*** Opening of Data supplied ***

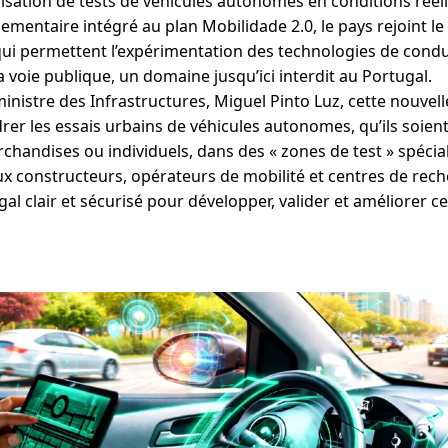
isation de tests de véhicules autonomes en conditions réell
ementaire intégré au plan Mobilidade 2.0, le pays rejoint le
ui permettent l’expérimentation des technologies de cond
la voie publique, un domaine jusqu’ici interdit au Portugal.
inistre des Infrastructures, Miguel Pinto Luz, cette nouvelle
rer les essais urbains de véhicules autonomes, qu’ils soien
chandises ou individuels, dans des « zones de test » spécia
r aux constructeurs, opérateurs de mobilité et centres de rec
l clair et sécurisé pour développer, valider et améliorer ce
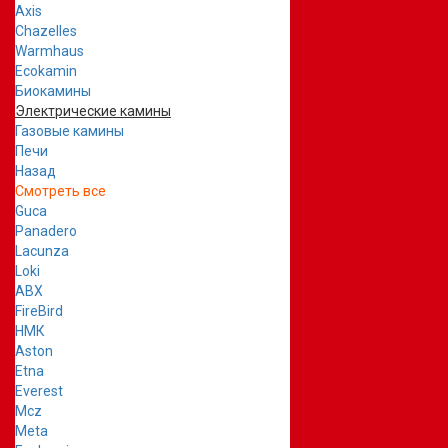
Axis
Chazelles
Warmhaus
Ecokamin
Биокамины
Электрические камины
Газовые камины
Печи
Назад
Смотреть все
Guca
Panadero
Lacunza
Loki
ABX
FireBird
НМК
Aston
Etna
Everest
Mcz
Meta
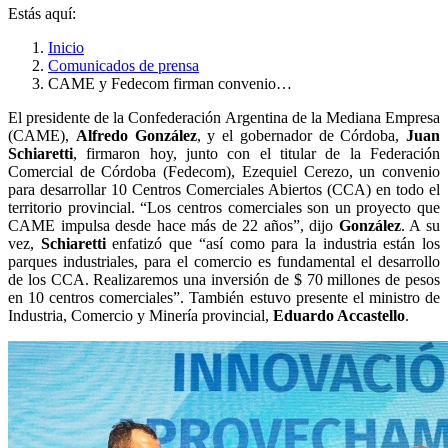
Estás aquí:
Inicio
Comunicados de prensa
CAME y Fedecom firman convenio…
El presidente de la Confederación Argentina de la Mediana Empresa
(CAME),
Alfredo González
, y el gobernador de Córdoba,
Juan
Schiaretti
, firmaron hoy, junto con el titular de la Federación
Comercial de Córdoba (Fedecom), Ezequiel Cerezo, un convenio
para desarrollar 10 Centros Comerciales Abiertos (CCA) en todo el
territorio provincial. “Los centros comerciales son un proyecto que
CAME impulsa desde hace más de 22 años”, dijo
González
. A su
vez,
Schiaretti
enfatizó que “así como para la industria están los
parques industriales, para el comercio es fundamental el desarrollo
de los CCA. Realizaremos una inversión de $ 70 millones de pesos
en 10 centros comerciales”. También estuvo presente el ministro de
Industria, Comercio y Minería provincial,
Eduardo Accastello
.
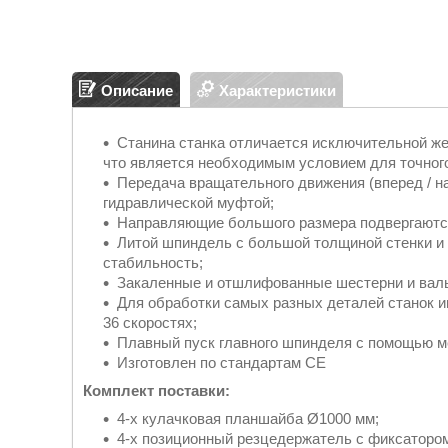
Описание
Характеристики
Станина станка отличается исключительной же
что является необходимым условием для точного
Передача вращательного движения (вперед / н
гидравлической муфтой;
Направляющие большого размера подвергаютс
Литой шпиндель с большой толщиной стенки и 
стабильность;
Закаленные и отшлифованные шестерни и валы,
Для обработки самых разных деталей станок им
36 скоростях;
Плавный пуск главного шпинделя с помощью м
Изготовлен по стандартам СЕ
Комплект поставки:
4-х кулачковая планшайба Ø1000 мм;
4-х позиционный резцедержатель с фиксаторо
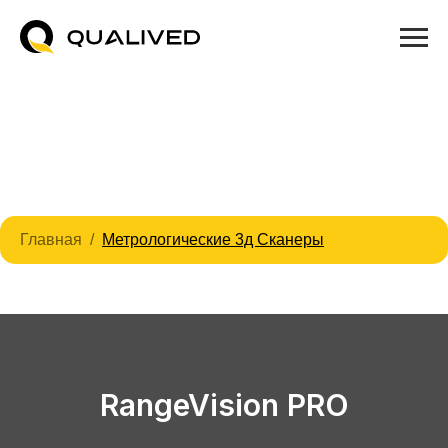
Главная
Метрологические 3д Сканеры
FARO Quantum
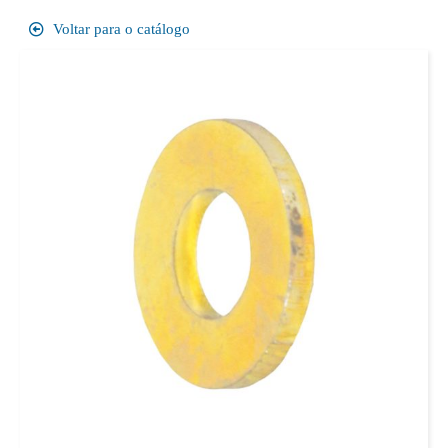
Voltar para o catálogo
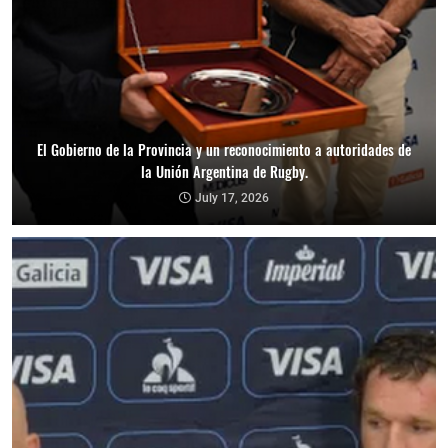
El Gobierno de la Provincia y un reconocimiento a autoridades de
la Unión Argentina de Rugby.
July 17, 2026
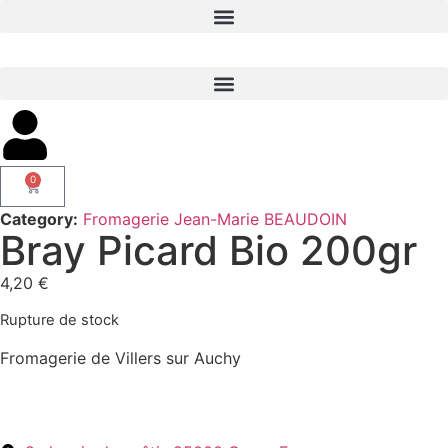
0
Category:
Fromagerie Jean-Marie BEAUDOIN
Bray Picard Bio 200gr
4,20
€
Rupture de stock
Fromagerie de Villers sur Auchy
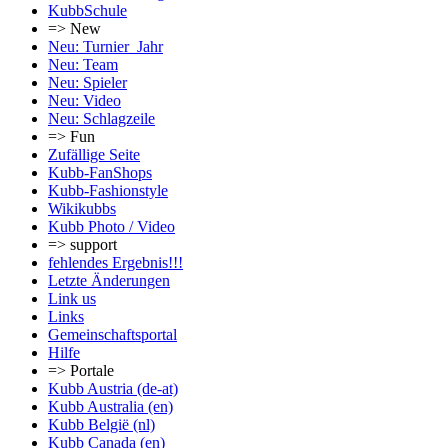
KubbSchule
=> New
Neu: Turnier_Jahr
Neu: Team
Neu: Spieler
Neu: Video
Neu: Schlagzeile
=> Fun
Zufällige Seite
Kubb-FanShops
Kubb-Fashionstyle
Wikikubbs
Kubb Photo / Video
=> support
fehlendes Ergebnis!!!
Letzte Änderungen
Link us
Links
Gemeinschafts­portal
Hilfe
=> Portale
Kubb Austria (de-at)
Kubb Australia (en)
Kubb België (nl)
Kubb Canada (en)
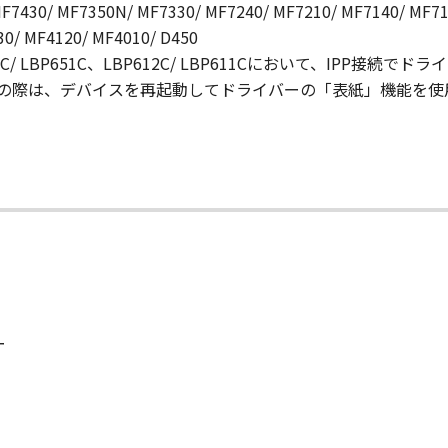
F7430/ MF7350N/ MF7330/ MF7240/ MF7210/ MF7140/ MF71
くはこれらに関連して生じるお客様と第三者との間の紛争また
0/ MF4120/ MF4010/ D450
LBP654C/ LBP651C、LBP612C/ LBP611Cにおいて、
許諾ソフトウェア」を合理的な範囲において複製することがで
の際は、デバイスを再起動してドライバーの「表紙」機能を使
ア」に含まれているすべての著作権表示を含めた形で複製を行
、お客様は、「許諾ソフトウェア」の全部または一部を修正、
他のプログラミング言語へ変換することはできません。また、
、お客様は、「許諾ソフトウェア」を再使用許諾、譲渡、販売
ることはできません。また、第三者にこのような行為をさせて
、各種法令等に違反する行為または公序良俗に反する行為のた
ー
てはなりません。
、アダルトコンテンツ、暴力団関係等と関連する目的で利用す
て
ん。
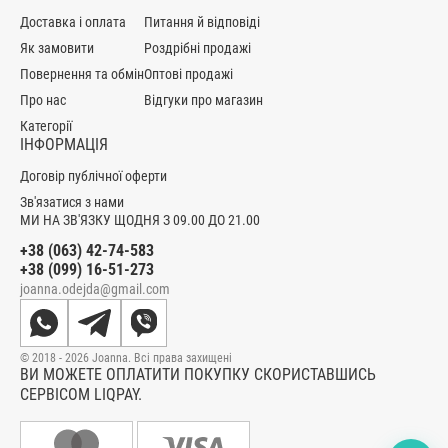
Доставка і оплата
Питання й відповіді
Як замовити
Роздрібні продажі
Повернення та обмін
Оптові продажі
Про нас
Відгуки про магазин
Категорії
ІНФОРМАЦІЯ
Договір публічної оферти
Зв'язатися з нами
МИ НА ЗВ'ЯЗКУ ЩОДНЯ З 09.00 ДО 21.00
+38 (063) 42-74-583
+38 (099) 16-51-273
joanna.odejda@gmail.com
© 2018 - 2026 Joanna. Всі права захищені
ВИ МОЖЕТЕ ОПЛАТИТИ ПОКУПКУ СКОРИСТАВШИСЬ
СЕРВІСОМ LIQPAY.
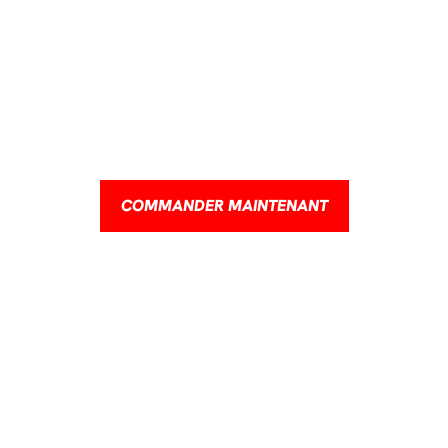
TOUTE NOUVELLE COLLECTION
ONGTRÉ
DISPONIBLE DÈS MAINTENANT EN LIGNE!
COMMANDER MAINTENANT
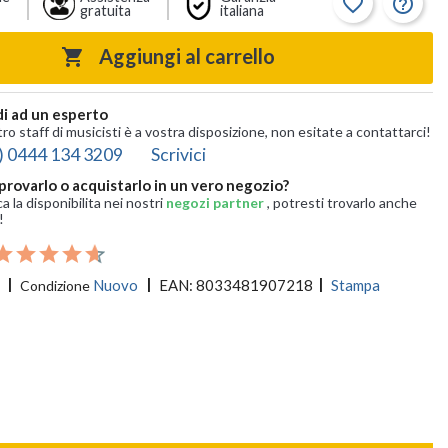
favorite_border
help_outline
gratuita
italiana
Aggiungi al carrello

i ad un esperto
tro staff di musicisti è a vostra disposizione, non esitate a contattarci!
) 0444 134 3209
Scrivici
provarlo o acquistarlo in un vero negozio?
ca la disponibilita nei nostri
negozi partner
, potresti trovarlo anche
!
Nuovo
EAN:
8033481907218
Stampa
Condizione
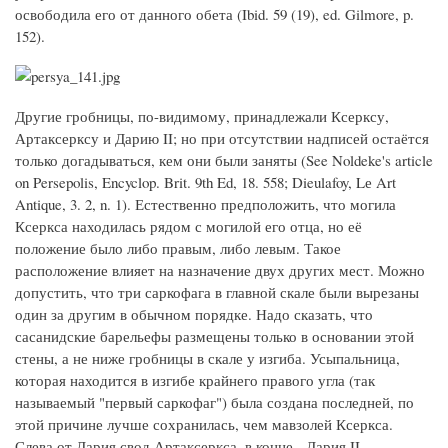
освободила его от данного обета (Ibid. 59 (19), ed. Gilmore, p.
152).
Другие гробницы, по-видимому, принадлежали Ксерксу,
Артаксерксу и Дарию II; но при отсутствии надписей остаётся
только догадываться, кем они были заняты (See Noldeke's article
on Persepolis, Encyclop. Brit. 9th Ed, 18. 558; Dieulafoy, Lе Art
Antique, 3. 2, n. 1). Естественно предположить, что могила
Ксеркса находилась рядом с могилой его отца, но её
положение было либо правым, либо левым. Такое
расположение влияет на назначение двух других мест. Можно
допустить, что три саркофага в главной скале были вырезаны
один за другим в обычном порядке. Надо сказать, что
сасанидские барельефы размещены только в основании этой
стены, а не ниже гробницы в скале у изгиба. Усыпальница,
которая находится в изгибе крайнего правого угла (так
называемый "первый саркофаг") была создана последней, по
этой причине лучше сохранилась, чем мавзолей Ксеркса.
Слева от Дария свод Артаксеркса, в конце - Дария II,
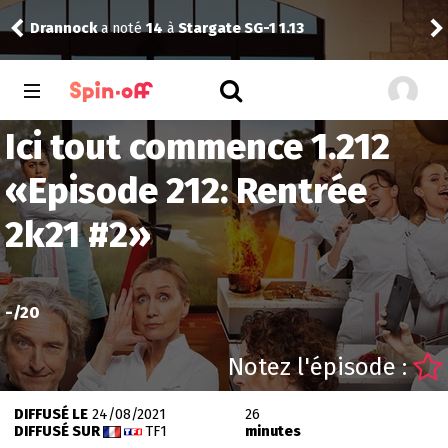
Drannock
a noté
14
à
Stargate SG-1 1.13
Vic
Ici tout commence 1.212
«
Episode 212: Rentrée
2k21 #2
»
-
/20
Notez l'épisode :
DIFFUSÉ LE
24/08/2021
26
DIFFUSÉ SUR
TF1
minutes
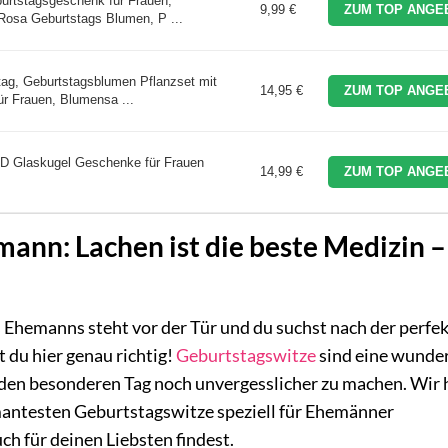
rtstagsgeschenk für Frauen,
9,99 €
ZUM TOP ANGE
osa Geburtstags Blumen, P ...
g, Geburtstagsblumen Pflanzset mit
14,95 €
ZUM TOP ANGE
r Frauen, Blumensa ...
ED Glaskugel Geschenke für Frauen
14,99 €
ZUM TOP ANGE
ann: Lachen ist die beste Medizin –
es Ehemanns steht vor der Tür und du suchst nach der perfek
 du hier genau richtig!
Geburtstagswitze
sind eine wunde
 den besonderen Tag noch unvergesslicher zu machen. Wir
mantesten Geburtstagswitze speziell für Ehemänner
h für deinen Liebsten findest.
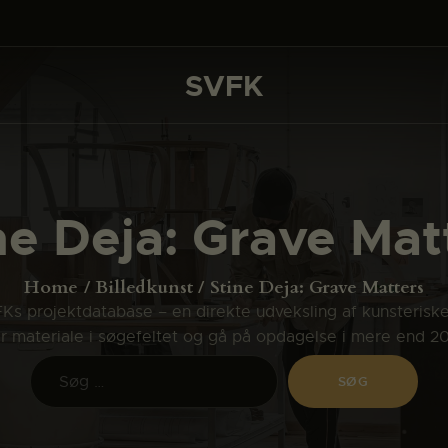
DET SKER
PROJEKTER
SVFK
SVFK
CHANNEL
ANSØG
ne Deja: Grave Mat
OM SVFK
ENGLISH
Home
Billedkunst
Stine Deja: Grave Matters
s projektdatabase – en direkte udveksling af kunsterisk
ler materiale i søgefeltet og gå på opdagelse i mere end 2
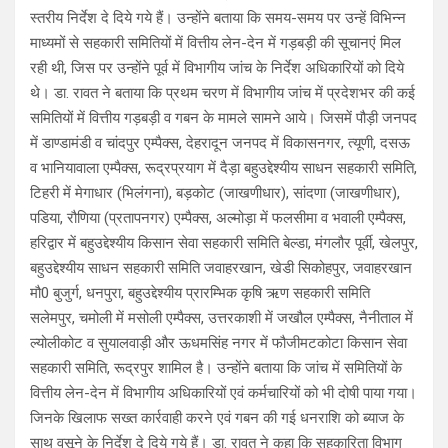
स्तरीय निर्देश दे दिये गये हैं। उन्होंने बताया कि समय-समय पर उन्हें विभिन्न
माध्यमों से सहकारी समितियों में वित्तीय लेन-देन में गड़बड़ी की सूचानएं मिल
रही थी, जिस पर उन्होंने पूर्व में विभागीय जांच के निर्देश अधिकारियों को दिये
थे। डा. रावत ने बताया कि प्रथम चरण में विभागीय जांच में प्रदेशभर की कई
समितियों में वित्तीय गड़बड़ी व गबन के मामले सामने आये। जिसमें पौड़ी जनपद
में डाण्डामंडी व चांदपुर एम्पैक्स, देहरादून जनपद में विकासनगर, त्यूणी, दसऊ
व भानियावाला एम्पैक्स, रूद्रप्रयाग में दैड़ा बहुउद्देश्यीय साधन सहकारी समिति,
टिहरी में मेगाधार (भिलंगना), बड़कोट (जाखणीधार), सांदणा (जाखणीधार),
पडिया, रौणिया (प्रतापनगर) एम्पैक्स, अल्मोड़ा में फलसीमा व भवाली एम्पैक्स,
हरिद्वार में बहुउद्देश्यीय किसान सेवा सहकारी समिति बेल्डा, मंगलौर पूर्वी, खेलपुर,
बहुउद्देश्यीय साधन सहकारी समिति जवाहरखान, खेडी सिकोहपुर, जवाहरखान
मौ0 बुजुर्ग, धनपुरा, बहुउद्देश्यीय प्रारम्भिक कृषि ऋण सहकारी समिति
सलेमपुर, चमोली में मसोली एम्पैक्स, उत्तरकाशी में जखौल एम्पैक्स, नैनीताल में
ल्योलीकोट व सुयालवाड़ी और ऊधमसिंह नगर में फौजीमटकोटा किसान सेवा
सहकारी समिति, रूद्रपुर शामिल है। उन्होंने बताया कि जांच में समितियों के
वित्तीय लेन-देन में विभागीय अधिकारियों एवं कर्मचारियों को भी दोषी पाया गया।
जिनके खिलाफ सख्त कार्रवाही करने एवं गबन की गई धनराशि को ब्याज के
साथ वसूने के निर्देश दे दिये गये हैं। डा. रावत ने कहा कि सहकारिता विभाग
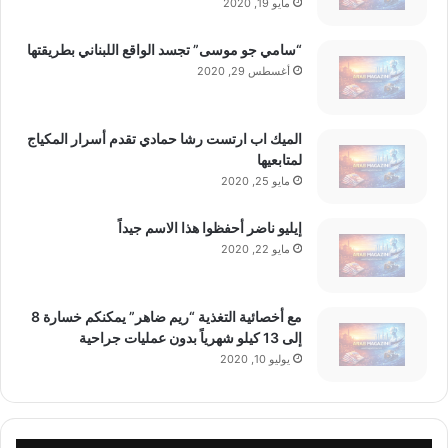
مايو 19, 2020
“سامي جو موسى” تجسد الواقع اللبناني بطريقتها
أغسطس 29, 2020
الميك اب ارتست رشا حمادي تقدم أسرار المكياج
لمتابعيها
مايو 25, 2020
إيليو ناضر أحفظوا هذا الاسم جيداً
مايو 22, 2020
مع أخصائية التغذية “ريم ضاهر” يمكنكم خسارة 8
إلى 13 كيلو شهرياً بدون عمليات جراحية
يوليو 10, 2020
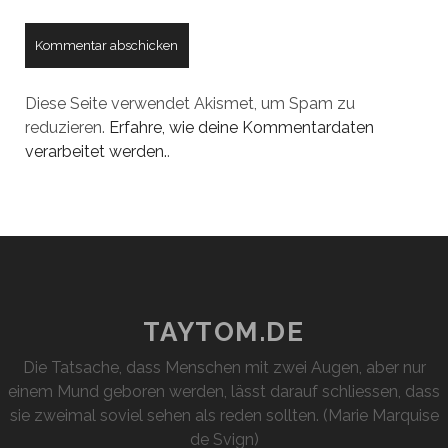
Diese Seite verwendet Akismet, um Spam zu
reduzieren.
Erfahre, wie deine Kommentardaten
verarbeitet werden.
.
TAYTOM.DE
Die Tatsache, dass Menschen mit zwei Augen, aber nur
einem Mund geboren werden, lässt darauf schliessen, dass
sie zweimal soviel sehen als reden sollten. (Marie Marquise
de Svign)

*** Close of Data supplied ***

◆ **Task**
Range to copy from the records above: the line containing "de la Federación" to the line containing "Повернення та обмін", both included. Output those lines exactly and only those, skipping pictures.

◆ **Task answer**
, firmaron hoy, junto con el titular de la Federación
Comercial de Córdoba (Fedecom), Ezequiel Cerezo, un convenio
para desarrollar 10 Centros Comerciales Abiertos (CCA) en todo el
territorio provincial. “Los centros comerciales son un proyecto que
CAME impulsa desde hace más de 22 años”, dijo
González
. A su
vez,
Schiaretti
enfatizó que “así como para la industria están los
parques industriales, para el comercio es fundamental el desarrollo
de los CCA. Realizaremos una inversión de $ 70 millones de pesos
en 10 centros comerciales”. También estuvo presente el ministro de
Industria, Comercio y Minería provincial,
Eduardo Accastello
.
Описание
Характеристики
Станина станка отличается исключительной же
что является необходимым условием для точного
Передача вращательного движения (вперед / н
гидравлической муфтой;
Направляющие большого размера подвергаютс
Литой шпиндель с большой толщиной стенки и 
стабильность;
Закаленные и отшлифованные шестерни и валы,
Для обработки самых разных деталей станок им
36 скоростях;
Плавный пуск главного шпинделя с помощью м
Изготовлен по стандартам СЕ
Комплект поставки:
4-х кулачковая планшайба Ø1000 мм;
4-х позиционный резцедержатель с фиксаторо
Главная
Метрологические 3д Сканеры
FARO Quantum
Voltar para o catálogo
El Gobierno de la Provincia y un reconocimiento a autoridades de
la Unión Argentina de Rugby.
July 17, 2026
0
Category:
Fromagerie Jean-Marie BEAUDOIN
Bray Picard Bio 200gr
4,20
€
Rupture de stock
Fromagerie de Villers sur Auchy
KubbSchule
=> New
Neu: Turnier_Jahr
Neu: Team
Neu: Spieler
Neu: Video
Neu: Schlagzeile
=> Fun
Zufällige Seite
Kubb-FanShops
Kubb-Fashionstyle
Wikikubbs
Kubb Photo / Video
=> support
fehlendes Ergebnis!!!
Letzte Änderungen
Link us
Links
Gemeinschafts­portal
Hilfe
=> Portale
Kubb Austria (de-at)
Kubb Australia (en)
Kubb België (nl)
Kubb Canada (en)
F7430/ MF7350N/ MF7330/ MF7240/ MF7210/ MF7140/ MF71
くはこれらに関連して生じるお客様と第三者との間の紛争また
0/ MF4120/ MF4010/ D450
LBP654C/ LBP651C、LBP612C/ LBP611Cにおいて、
許諾ソフトウェア」を合理的な範囲において複製することがで
の際は、デバイスを再起動してドライバーの「表紙」機能を使
ア」に含まれているすべての著作権表示を含めた形で複製を行
、お客様は、「許諾ソフトウェア」の全部または一部を修正、
他のプログラミング言語へ変換することはできません。また、
、お客様は、「許諾ソフトウェア」を再使用許諾、譲渡、販売
ることはできません。また、第三者にこのような行為をさせて
、各種法令等に違反する行為または公序良俗に反する行為のた
ー
てはなりません。
、アダルトコンテンツ、暴力団関係等と関連する目的で利用す
て
ん。
Доставка і оплата
Питання й відповіді
Як замовити
Роздрібні продажі
Повернення та обмін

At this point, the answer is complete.